One thing is for sure, however, AMX0035 is not Aduhlem, the controversial Alzheimer’s medicine approved by the FDA in June. Amylyx may have benefitted from a softening from the agency towards new therapies for progressive diseases, but the data that will support the AMX0035 filing shows a real benefit, according to Thakur and the biotech’s chief executives.
“We don’t know what goes on behind the closed doors at FDA,” Cohen said. Whether Aduhelm came up at all is unclear, but he believes the difference is in the data. “We’re looking at survival, rather than biomarker [data].”
Thakur said the FDA’s decision here is in line with clinical trial guidance the agency issued for ALS in 2019.
“We expect the FDA to be flexible with the kinds of outcomes that they’re looking for. And those standards were met with Amylyx,” he said.
The ALS community knows there is some uncertainty about the benefit that will need to be confirmed in the upcoming phase 3 trial, which Amylyx is moving forward with. But the clean safety profile of AMX0035 and the possible benefit drove 50,000 patients to petition the FDA for a swift decision in November.
Fast, fast, fast
Amylyx is going to busy these next few months. In addition to the regulatory filing, the company is actively working towards enrolment for the phase 3 study. Klee said the company is expecting the first patients in the trial dubbed Phoenix in the next six to eight weeks, with a total of 600 overall.
An expanded access program is also in the works for patients who aren’t eligible for the trial to get a shot at taking the therapy early. Cohen and Klee could not say when that might open up but they are working on providing access “as soon as possible.”
“It’s really complicated and we have to get it right, but we also feel like it is imperative that we do it,” Klee said.
The ALS Association is anxious to see the trial and expanded access program get underway.
“ALS moves very, very fast. Even a month makes a big difference,” Thakur said. “In regulatory time, that’s not a lot of time at all, but in ALS time, it’s too slow. ALS is just so devastating.”
The advocacy group isn’t afraid to step up the pressure on the FDA if AMX0035 appears to be moving too slowly, either.

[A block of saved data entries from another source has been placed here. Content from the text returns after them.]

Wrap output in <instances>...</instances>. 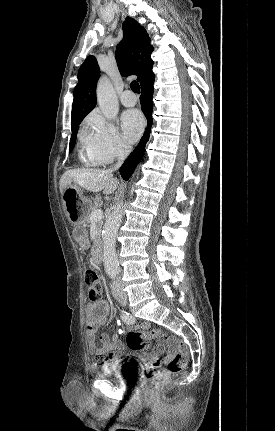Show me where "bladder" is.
I'll list each match as a JSON object with an SVG mask.
<instances>
[{
    "mask_svg": "<svg viewBox=\"0 0 275 431\" xmlns=\"http://www.w3.org/2000/svg\"><path fill=\"white\" fill-rule=\"evenodd\" d=\"M131 364L128 363H111L103 368L101 375L113 376L121 382H127V372L131 371Z\"/></svg>",
    "mask_w": 275,
    "mask_h": 431,
    "instance_id": "bladder-1",
    "label": "bladder"
}]
</instances>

Thakur said the FDA has so far indicated that they don’t need major regulatory changes to work on AMX0035.
“There’s really no way to do this fast enough to meet ALS. It just has to be fast, fast, fast,” he said. “We’re also ready to help them change the rules if their rules are getting in the way and we’ve made that very clear and we’ve supported legislation to help the FDA be more efficient.”
And then there’s what happens after approval; Cohen could not say what the ultimate price for AMX0035 will be but confirmed the biotech is already thinking about it.

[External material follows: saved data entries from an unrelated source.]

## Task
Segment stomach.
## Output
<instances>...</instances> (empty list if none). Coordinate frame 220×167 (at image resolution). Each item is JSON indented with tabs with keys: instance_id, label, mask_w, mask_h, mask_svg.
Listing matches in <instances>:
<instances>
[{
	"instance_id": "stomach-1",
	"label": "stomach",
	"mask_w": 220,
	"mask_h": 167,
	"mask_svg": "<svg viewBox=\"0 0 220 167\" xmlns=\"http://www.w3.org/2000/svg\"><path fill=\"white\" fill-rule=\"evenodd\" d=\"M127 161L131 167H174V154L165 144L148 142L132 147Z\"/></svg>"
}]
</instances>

“We’re doing a lot of research in that regard,” Cohen said. “At least philosophically, I think we want to be very responsible with how we price.”
Amylyx wants to price in a way that gives them room for research into more treatments for ALS and other degenerative diseases.
“ALS is a very underfunded disease,” Cohen said, noting that the National Institutes of Health contributes about $100 million per year towards research. Amylyx received about $2.25 million in research funding from the ALS Association for AMX0035, with an agreement that 150% will be paid back upon approval to put back into research.
AMX0035 has already been filed with Canadian drug regulators and a similar filing in the EU is planned by the end of the year.